We compare our method to:
- global magnitude pruning (magnitude pruning modified to rank weights globally according to the observations by Frankle & Carbin)
- SNIP
- Hoyer-Square.
- random pruning
Below, we provide the results from the paper, comparing our method to the baselines. Results are averaged over 3 runs; standard deviations are also included.
VGG-19 on CIFAR10:
| Method | Sparsity (%) | Accuracy (%) |
|---|---|---|
| FlipOut | 99.9 | 87.39 ± 0.23 |
| GlobalMagnitude | 99.9 | 82.89 ± 2.00 |
| Random | 99.9 | 10 ± 0 |
| SNIP | 99.9 | 10 ± 0 |
| Hoyer-Square (λ=6e-5) | 99.89 | 82.78 |
ResNet18 on CIFAR10:
| Method | Sparsity (%) | Accuracy (%) |
|---|---|---|
| FlipOut | 99.9 | 82.5 ± 0.11 |
| GlobalMagnitude | 99.9 | 80.63 ± 0.45 |
| Random | 99.9 | 13.65 ± 6.32 |
| SNIP | 99.9 | 10 ± 0 |
| Hoyer-Square (λ=1e-4) | 99.89 | 78.58 |
DesneNet-121 on Imagenette:
| Method | Sparsity (%) | Accuracy (%) |
|---|---|---|
| FlipOut | 99.9 | 74.13 ± 1.4 |
| GlobalMagnitude | 99.9 | 67.94 ± 2.68 |
| Random | 99.9 | 9.9 ± 0.79 |
| SNIP | 99.9 | 9.09 ± 0 |
| Hoyer-Square (λ=3e-4) | 99.95 | 78.44 |
Create a Conda virtual environment from environment.yml as follows:
conda env create -f environment.yml
source activate flipout
Then simply run:
./get_imagenette.sh
which will download the Imagenette dataset into a newly created data folder. For CIFAR10 or MNIST, PyTorch will automatically handle the download when first running a script.
Some of the methods perform pruning periodically and can have their final sparsity determined by the pruning rate (how many parameters are removed each time, in percentages) and frequency (how often we prune, in epochs). Below we include a reference table for the sparsities we used in our experiments and the pruning frequencies, assuming 350 epochs of training and a pruning rate of 50%.

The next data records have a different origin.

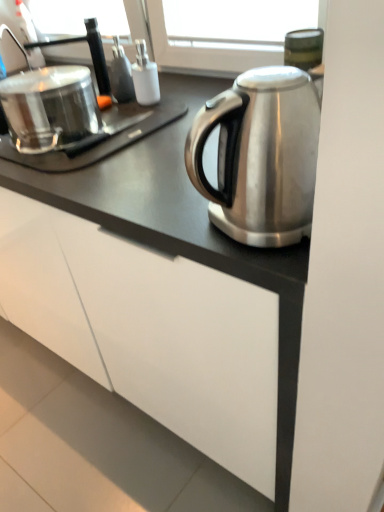 This screenshot has width=384, height=512. I want to click on shiny metallic pot at left, so click(51, 109).

Find the location of a particular element. The height and width of the screenshot is (512, 384). white matte cabinet at lower center is located at coordinates (149, 330).

From a real-world perspective, which object rests below the other?

In real-world perspective, shiny metallic pot at left is lower.

Considering the relative sizes of brushed metal faucet at upper left and shiny metallic pot at left in the image provided, is brushed metal faucet at upper left bigger than shiny metallic pot at left?

Actually, brushed metal faucet at upper left might be smaller than shiny metallic pot at left.

Who is shorter, brushed metal faucet at upper left or shiny metallic pot at left?

brushed metal faucet at upper left.

Choose the correct answer: Is brushed metal faucet at upper left inside shiny metallic pot at left or outside it?

brushed metal faucet at upper left is spatially situated outside shiny metallic pot at left.

Does white matte cabinet at lower center turn towards brushed metal faucet at upper left?

No, white matte cabinet at lower center does not turn towards brushed metal faucet at upper left.

Is white matte cabinet at lower center far away from brushed metal faucet at upper left?

No, there isn't a large distance between white matte cabinet at lower center and brushed metal faucet at upper left.

From the image's perspective, is white matte cabinet at lower center positioned above or below brushed metal faucet at upper left?

From the image's perspective, white matte cabinet at lower center appears below brushed metal faucet at upper left.

Considering the relative sizes of white matte cabinet at lower center and brushed metal faucet at upper left in the image provided, is white matte cabinet at lower center bigger than brushed metal faucet at upper left?

Yes.

Based on the photo, does shiny metallic pot at left have a larger size compared to brushed metal faucet at upper left?

Yes.

From the image's perspective, between shiny metallic pot at left and brushed metal faucet at upper left, who is located below?

shiny metallic pot at left.

Is shiny metallic pot at left next to brushed metal faucet at upper left and touching it?

No, shiny metallic pot at left is not beside brushed metal faucet at upper left.

Is shiny metallic pot at left looking in the opposite direction of brushed metal faucet at upper left?

No, brushed metal faucet at upper left is not at the back of shiny metallic pot at left.

In the scene shown: Is white matte cabinet at lower center inside shiny metallic pot at left?

Definitely not — white matte cabinet at lower center is not inside shiny metallic pot at left.

In the scene shown: From their relative heights in the image, would you say shiny metallic pot at left is taller or shorter than white matte cabinet at lower center?

shiny metallic pot at left is taller than white matte cabinet at lower center.

Which is behind, shiny metallic pot at left or white matte cabinet at lower center?

Positioned behind is shiny metallic pot at left.

Which is more to the right, brushed metal faucet at upper left or white matte cabinet at lower center?

brushed metal faucet at upper left is more to the right.

Between brushed metal faucet at upper left and white matte cabinet at lower center, which one has larger width?

white matte cabinet at lower center.

Is brushed metal faucet at upper left directly adjacent to white matte cabinet at lower center?

No, brushed metal faucet at upper left is not beside white matte cabinet at lower center.

Does white matte cabinet at lower center have a larger size compared to shiny metallic pot at left?

Yes.

Can you confirm if white matte cabinet at lower center is positioned to the right of shiny metallic pot at left?

No.

Where is `cabinetry in front of the shiny metallic pot at left`? The image size is (384, 512). cabinetry in front of the shiny metallic pot at left is located at coordinates (149, 330).

From the image's perspective, which one is positioned higher, white matte cabinet at lower center or shiny metallic pot at left?

From the image's view, shiny metallic pot at left is above.

Image resolution: width=384 pixels, height=512 pixels. I want to click on faucet behind the shiny metallic pot at left, so click(90, 52).

Locate an element on the screen. The image size is (384, 512). cabinetry that appears on the left of brushed metal faucet at upper left is located at coordinates (149, 330).

Which object lies nearer to the anchor point shiny metallic pot at left, brushed metal faucet at upper left or white matte cabinet at lower center?

The object closer to shiny metallic pot at left is brushed metal faucet at upper left.

Considering their positions, is white matte cabinet at lower center positioned further to brushed metal faucet at upper left than shiny metallic pot at left?

white matte cabinet at lower center is positioned further to the anchor brushed metal faucet at upper left.

Looking at the image, which one is located further to white matte cabinet at lower center, brushed metal faucet at upper left or shiny metallic pot at left?

The object further to white matte cabinet at lower center is brushed metal faucet at upper left.

Estimate the real-world distances between objects in this image. Which object is closer to white matte cabinet at lower center, shiny metallic pot at left or brushed metal faucet at upper left?

shiny metallic pot at left is positioned closer to the anchor white matte cabinet at lower center.

Looking at the image, which one is located closer to brushed metal faucet at upper left, shiny metallic pot at left or white matte cabinet at lower center?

| Sparsity | Prune frequency |
|---|---|
| 75% | 117 |
| 93.75% | 70 |
| 98.44% | 50 |
| 99.61% | 39 |
| 99.9% | 32 |
For SNIP, the sparsity can be directly selected. For Hoyer-Square, it is a function of the regularization term as well as the pruning threshold.
Following you can find example commands to replicate the results on VGG19. For other model/dataset combinations, please skip to the last two paragraphs of the file. Note that random seeds do not transfer across machines, so your results may slightly differ.
FlipOut (@99.9%, λ=1) :
python main.py --model vgg19 --dataset cifar10 -bs 128 -e 350 -lr 0.1 \
--opt sgd --momentum 0.9 --reg_type wdecay --lambda 5e-4 --use_scheduler \
--milestones 150 250 \
--prune_criterion flipout --flipout_p 2 \
--prune_freq 32 --prune_rate 0.5 \
--noise --noise_scale_factor 1 \
--comment="test flipout" \
--logdir=vgg19/
Global Magnitude (@99.9%):
python main.py --model vgg19 --dataset cifar10 -bs 128 -e 350 -lr 0.1 \
--opt sgd --momentum 0.9 --reg_type wdecay --lambda 5e-4 --use_scheduler \
--milestones 150 250 \
--prune_criterion global_magnitude --prune_freq 32 --prune_rate 0.5 \
--comment="test global magnitude" \
--logdir=vgg19/
Random (@99.9%):
python main.py --model vgg19 --dataset cifar10 -bs 128 -e 350 -lr 0.1 \
--opt sgd --momentum 0.9 --reg_type wdecay --lambda 5e-4 --use_scheduler \
--milestones 150 250 \
--prune_criterion random --prune_freq 32 --prune_rate 0.5 \
--comment="test random" \
--logdir=vgg19/
SNIP (@99.9%):
python main.py --model vgg19 --dataset cifar10 -bs 128 -e 350 -lr 0.1 \
--opt sgd --momentum 0.9 --reg_type wdecay --lambda 5e-4 --use_scheduler \
--milestones 150 250 \
--prune_criterion snip --snip_sparsity 0.999 \
--comment="test snip" \
--logdir=vgg19/
Hoyer-Square (λ=6e-5, threshold=1e-4 ):
python main.py --model vgg19 --dataset cifar10 -bs 128 -e 500 -lr 0.1 \
--opt sgd --momentum 0.9 --reg_type wdecay --lambda 5e-4 --use_scheduler \
--milestones 150 250 \
--add_hs --hoyer_lambda 6e-5 \
--prune_criterion threshold --magnitude_threshold 1e-4 \
--prune_freq 350 --stop_hoyer_at 350 \
--comment="test hoyer-square" \
--logdir=vgg19/
The runs are saved in the directory specified by logdir with the filename comment and can be inspected with Tensorboard.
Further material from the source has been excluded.